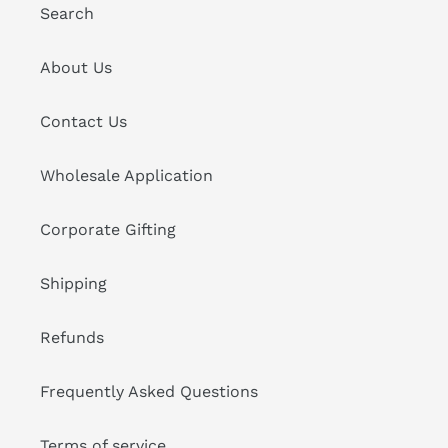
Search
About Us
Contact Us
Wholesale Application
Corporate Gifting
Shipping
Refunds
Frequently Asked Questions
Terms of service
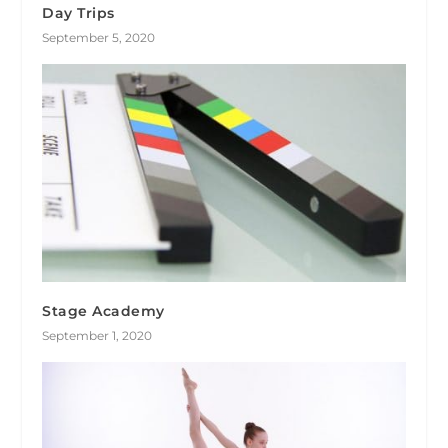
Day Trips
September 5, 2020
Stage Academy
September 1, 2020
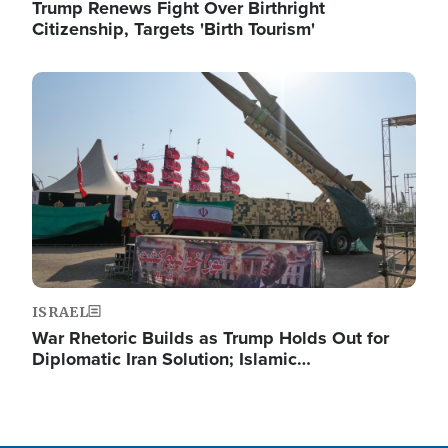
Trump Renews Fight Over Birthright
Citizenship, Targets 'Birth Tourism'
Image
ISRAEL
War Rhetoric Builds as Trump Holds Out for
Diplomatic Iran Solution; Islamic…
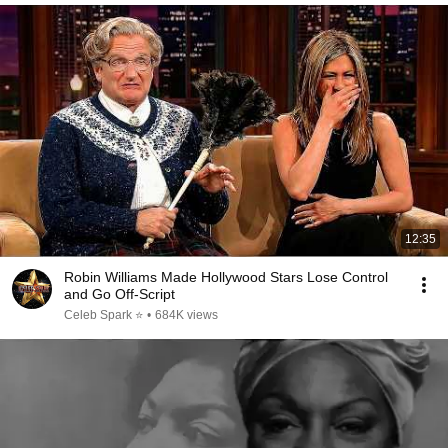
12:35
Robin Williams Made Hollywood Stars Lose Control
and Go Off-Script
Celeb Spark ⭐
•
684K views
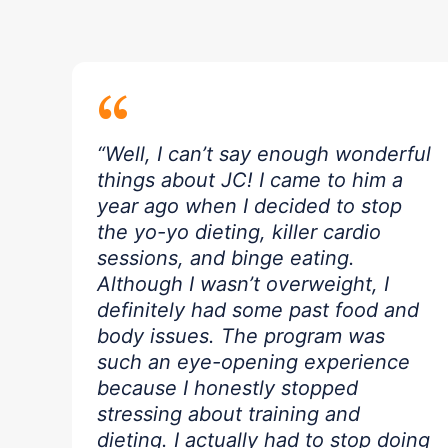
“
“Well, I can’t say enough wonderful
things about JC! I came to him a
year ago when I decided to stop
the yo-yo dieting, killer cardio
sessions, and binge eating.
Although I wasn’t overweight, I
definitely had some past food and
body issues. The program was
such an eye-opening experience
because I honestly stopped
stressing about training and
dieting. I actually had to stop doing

──────────────────────────────

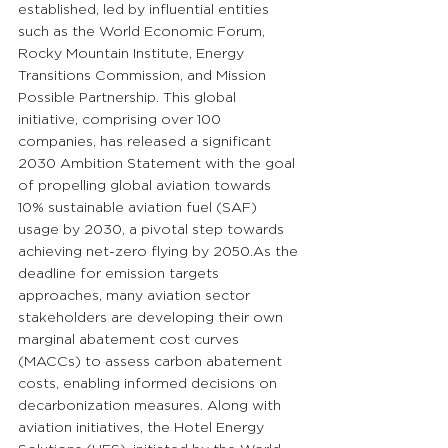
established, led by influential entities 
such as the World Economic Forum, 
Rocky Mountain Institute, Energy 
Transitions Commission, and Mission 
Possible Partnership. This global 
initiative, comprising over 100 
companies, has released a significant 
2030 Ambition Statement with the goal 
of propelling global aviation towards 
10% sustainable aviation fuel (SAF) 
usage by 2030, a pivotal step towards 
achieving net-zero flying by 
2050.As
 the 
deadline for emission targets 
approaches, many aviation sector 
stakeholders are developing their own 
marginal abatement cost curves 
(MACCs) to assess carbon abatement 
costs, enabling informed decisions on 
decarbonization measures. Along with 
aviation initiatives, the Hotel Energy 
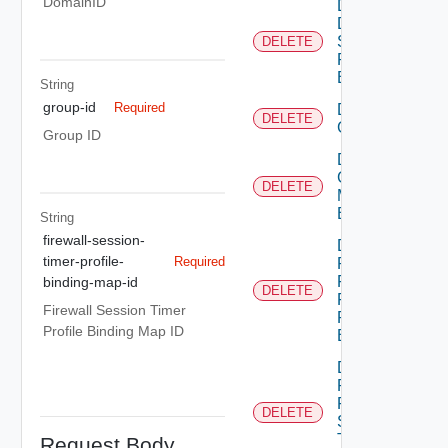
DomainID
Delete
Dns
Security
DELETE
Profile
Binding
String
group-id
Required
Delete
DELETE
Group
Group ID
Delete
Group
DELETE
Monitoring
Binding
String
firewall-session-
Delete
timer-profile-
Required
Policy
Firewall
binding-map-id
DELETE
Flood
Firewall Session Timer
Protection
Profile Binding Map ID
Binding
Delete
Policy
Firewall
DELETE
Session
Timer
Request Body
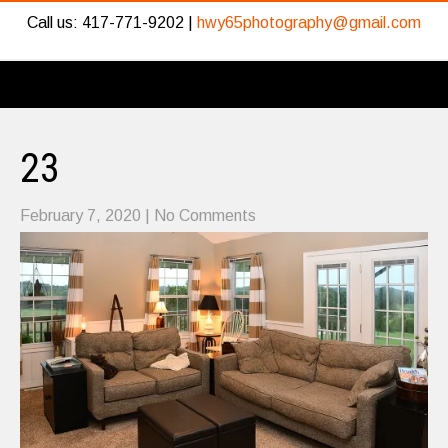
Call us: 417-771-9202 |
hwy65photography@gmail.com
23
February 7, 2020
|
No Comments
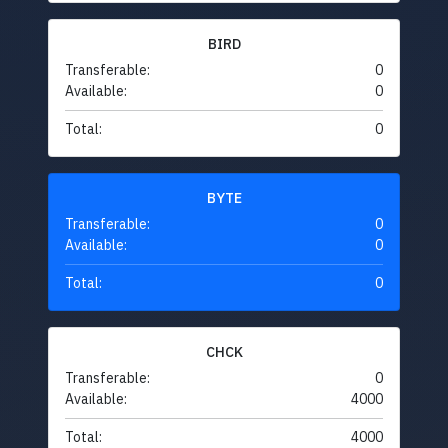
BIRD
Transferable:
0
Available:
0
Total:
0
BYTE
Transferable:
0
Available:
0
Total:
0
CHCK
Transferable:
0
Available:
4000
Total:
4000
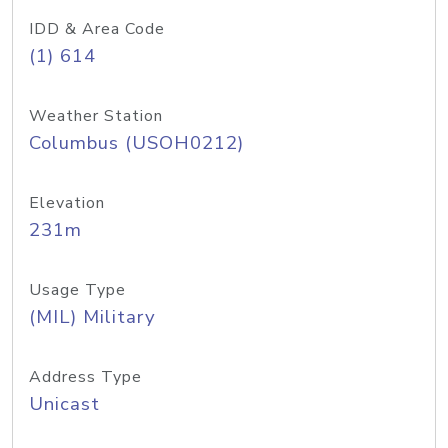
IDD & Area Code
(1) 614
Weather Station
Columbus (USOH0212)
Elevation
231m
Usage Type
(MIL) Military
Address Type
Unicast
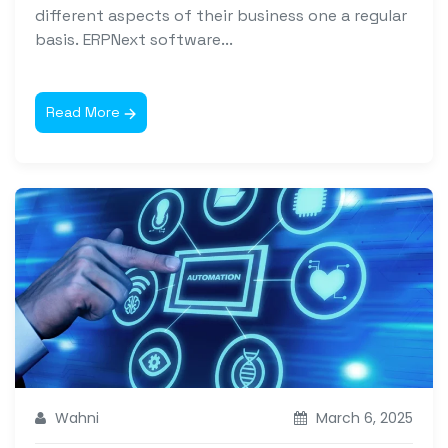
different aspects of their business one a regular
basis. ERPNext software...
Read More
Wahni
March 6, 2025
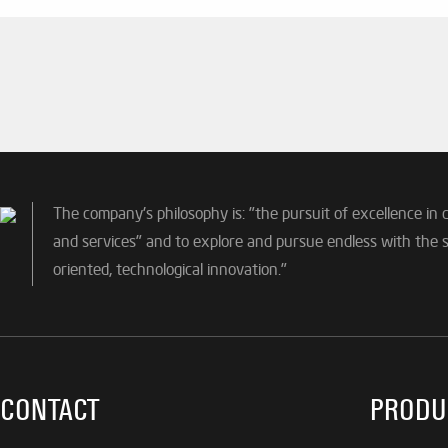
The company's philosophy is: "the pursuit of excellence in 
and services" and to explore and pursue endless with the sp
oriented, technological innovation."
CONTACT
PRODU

──────────────────────────────

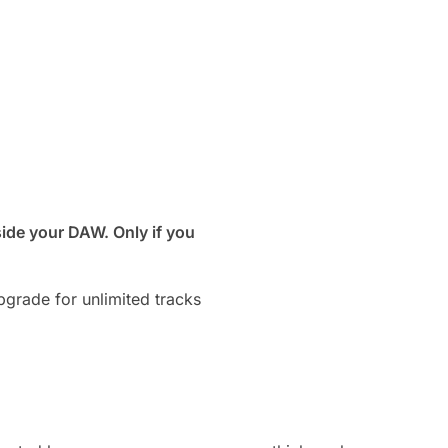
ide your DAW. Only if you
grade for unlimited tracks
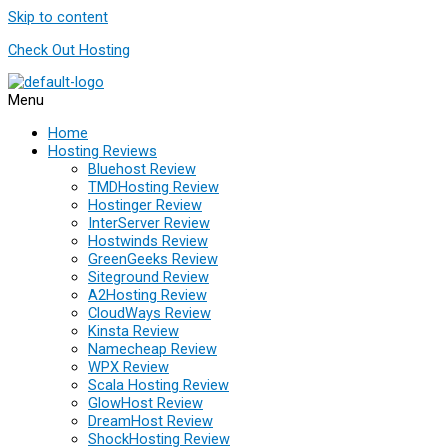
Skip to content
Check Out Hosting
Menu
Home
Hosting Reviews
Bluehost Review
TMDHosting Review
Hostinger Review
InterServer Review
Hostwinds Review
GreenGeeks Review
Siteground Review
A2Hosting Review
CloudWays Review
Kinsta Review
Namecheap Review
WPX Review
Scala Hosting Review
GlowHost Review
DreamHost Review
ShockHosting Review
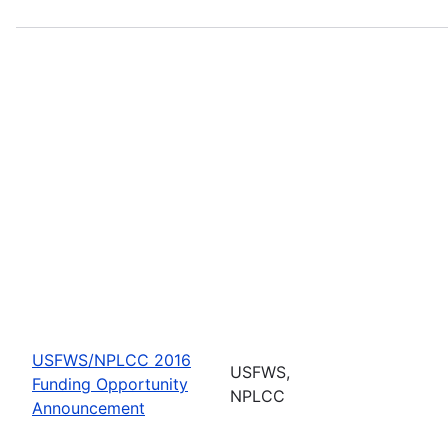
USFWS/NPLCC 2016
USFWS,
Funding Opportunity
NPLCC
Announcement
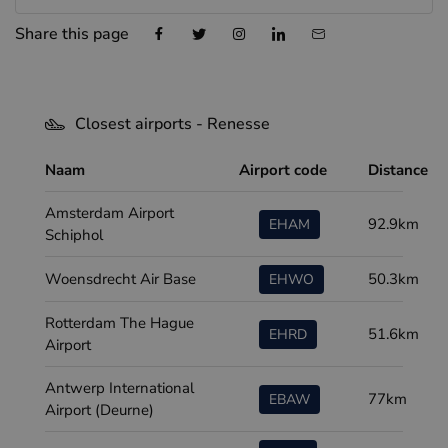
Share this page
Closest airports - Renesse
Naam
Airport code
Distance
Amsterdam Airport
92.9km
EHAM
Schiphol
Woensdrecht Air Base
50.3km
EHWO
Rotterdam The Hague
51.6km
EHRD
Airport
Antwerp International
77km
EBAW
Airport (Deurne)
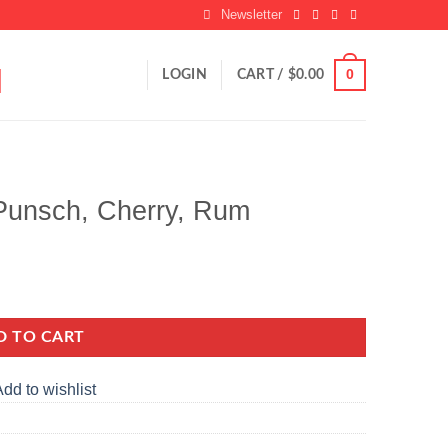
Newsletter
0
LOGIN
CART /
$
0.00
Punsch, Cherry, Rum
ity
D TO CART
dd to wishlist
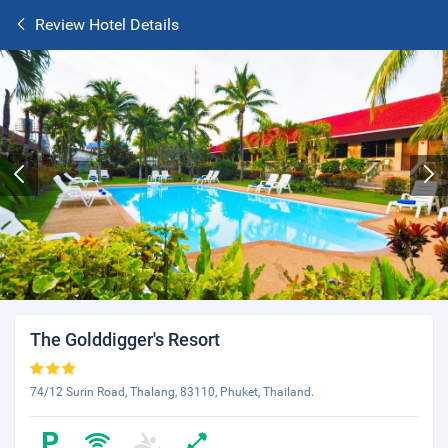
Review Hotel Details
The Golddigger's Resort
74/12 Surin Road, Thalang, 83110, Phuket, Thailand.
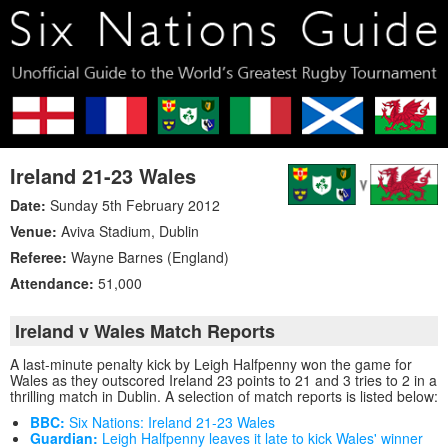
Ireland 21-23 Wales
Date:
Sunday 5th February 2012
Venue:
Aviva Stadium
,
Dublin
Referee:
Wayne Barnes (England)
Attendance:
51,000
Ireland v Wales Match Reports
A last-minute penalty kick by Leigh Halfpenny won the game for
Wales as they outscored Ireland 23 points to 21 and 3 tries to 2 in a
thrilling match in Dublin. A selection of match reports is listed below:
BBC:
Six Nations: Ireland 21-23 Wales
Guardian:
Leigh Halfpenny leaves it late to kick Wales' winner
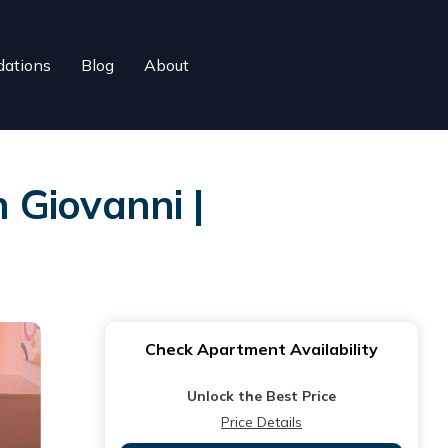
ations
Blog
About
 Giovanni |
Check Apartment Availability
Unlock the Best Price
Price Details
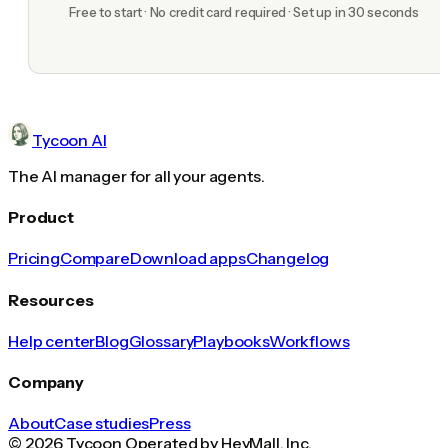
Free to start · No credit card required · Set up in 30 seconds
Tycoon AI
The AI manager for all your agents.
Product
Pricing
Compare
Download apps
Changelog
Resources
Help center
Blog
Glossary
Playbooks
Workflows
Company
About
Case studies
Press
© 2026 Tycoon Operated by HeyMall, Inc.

──────────────────────────────

- [WHAT TO DO]
Please give back, exactly as it stands above, the stretch from the line with "Download apps" through the line with "by HeyMall, Inc.", and no line outside it.

- [REPLY]
Download apps
Changelog
Resources
Help center
Blog
Glossary
Playbooks
Workflows
Company
About
Case studies
Press
© 2026 Tycoon Operated by HeyMall, Inc.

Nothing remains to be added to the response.